Hanna, was genau macht ihr zusammen mit After Silence im Projekt „H-Files“?

Hanna Lehun

Wir werden in den nächsten zwei Jahren Mikroarchive an 13 verschiedenen Orten in der Ukraine bei der Digitalisierung ihrer Bestände unterstützen. Das sind meist private, kleine Sammlungen oder lokale Museen oder private Initiativen, die zum Beispiel über die jüdische Geschichte vor Ort informieren, also unstrukturierte nicht-institutionelle Archive, auch Familienarchive. In den wieder befreiten Gebieten genauso, wie im Rest des Landes. Wir schicken Scanner, wir schulen beim Umgang mit der Technik, wir zeigen, wie man bei der Digitalisierung am besten vorgeht, damit das Archivgut dann auch für die Öffentlichkeit erschlossen werden kann. Außerdem unterstützen wir Aufrufe, damit Menschen aus der Region ihre privaten Sammlungen, Fotos und Dokumente, die etwas über die Historie unter NS-Besatzung erzählen, im Rahmen des Projekts digitalisieren lassen können.

Warum gerade Mikroarchive? Warum bekommt ihr finanzielle Unterstützung vom International Holocaust Remembrance Alliance (IHRA) und der Gerda Henkel Stiftung?

Hanna Lehun

Die kleinen Sammlungen litten oder leiden immer noch sehr stark unter dem russischen Angriffskrieg, haben aber keine institutionelle Unterstützung und nicht das Know-how, um die Digitalisierung zur Rettung der Bestände systematisch angehen zu können.
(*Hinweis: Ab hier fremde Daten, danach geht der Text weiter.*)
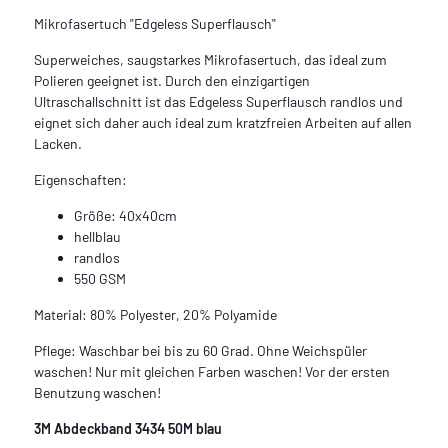
Mikrofasertuch "Edgeless Superflausch"
Superweiches, saugstarkes Mikrofasertuch, das ideal zum
Polieren geeignet ist. Durch den einzigartigen
Ultraschallschnitt ist das Edgeless Superflausch randlos und
eignet sich daher auch ideal zum kratzfreien Arbeiten auf allen
Lacken.
Eigenschaften:
Größe: 40x40cm
hellblau
randlos
550 GSM
Material: 80% Polyester, 20% Polyamide
Pflege: Waschbar bei bis zu 60 Grad. Ohne Weichspüler
waschen! Nur mit gleichen Farben waschen! Vor der ersten
Benutzung waschen!
3M Abdeckband 3434 50M blau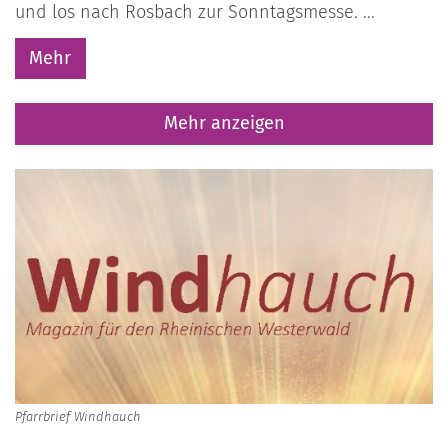
und los nach Rosbach zur Sonntagsmesse. ...
Mehr
Mehr anzeigen
Pfarrbrief Windhauch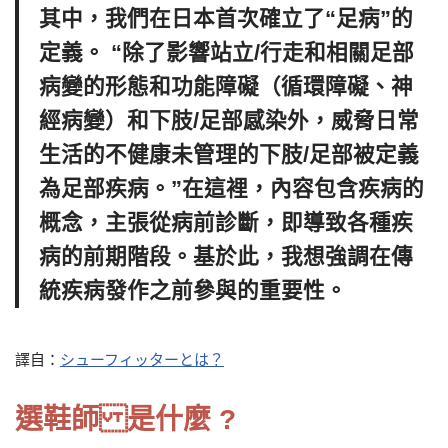
其中，我們在日本首次確立了“足病”的
定義。 “除了影響站立/行走和相關足部
病變的形態和功能障礙（循環障礙、神
經病變）和下肢/足部感染外，威脅日常
生活的不健康未管理的下肢/足部被定義
為足部疾病。”在這裡，內容包含疾病的
概念，主張從病前診斷，即導致各種疾
病的前期階段。基於此，我想強調在傳
統疾病發作之前參與的重要性。
譯自：
シューフィッターとは？
選鞋師 是什麼 ?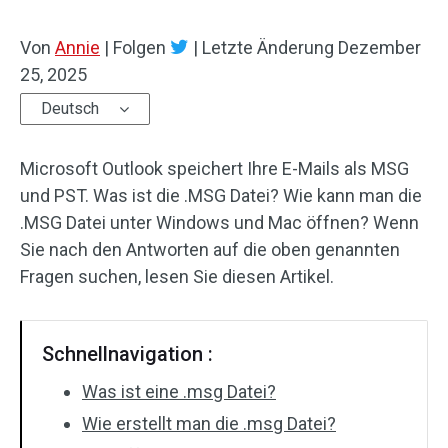
Von
Annie
|
Folgen
|
Letzte Änderung
Dezember
25, 2025
Deutsch
Microsoft Outlook speichert Ihre E-Mails als MSG
und PST. Was ist die .MSG Datei? Wie kann man die
.MSG Datei unter Windows und Mac öffnen? Wenn
Sie nach den Antworten auf die oben genannten
Fragen suchen, lesen Sie diesen Artikel.
Schnellnavigation :
Was ist eine .msg Datei?
Wie erstellt man die .msg Datei?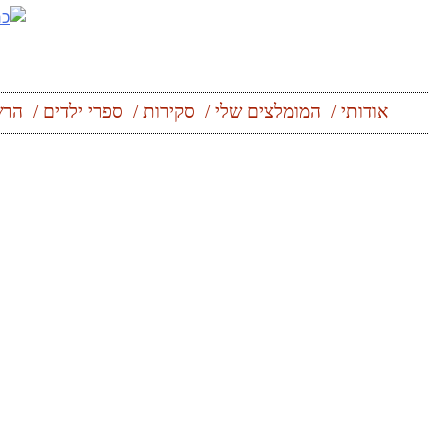
Skip
to
content
אודותי
המומלצים שלי
סקירות
ספרי ילדים
הרש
Sie haben oft keine Ordnungsstruktur, keine Inventare, keine Kopien ihrer Bestände an anderen Orten. In der Tat besitzen dann ein, zwei Personen das gesamte Wissen darüber, was sich in den Sammlungen befindet. Das ist bei großen Archives anders. Wir unterstützen diese übrigens auch, aber in anderen Projekten. Aktuell sprechen wir beispielsweise mit dem Nationalmuseum für die Geschichte der Ukraine im Zweiten Weltkrieg über einen Kooperationsvertrag zur Integration ihrer digitalisierten Sammlungen in unsere Datenbank.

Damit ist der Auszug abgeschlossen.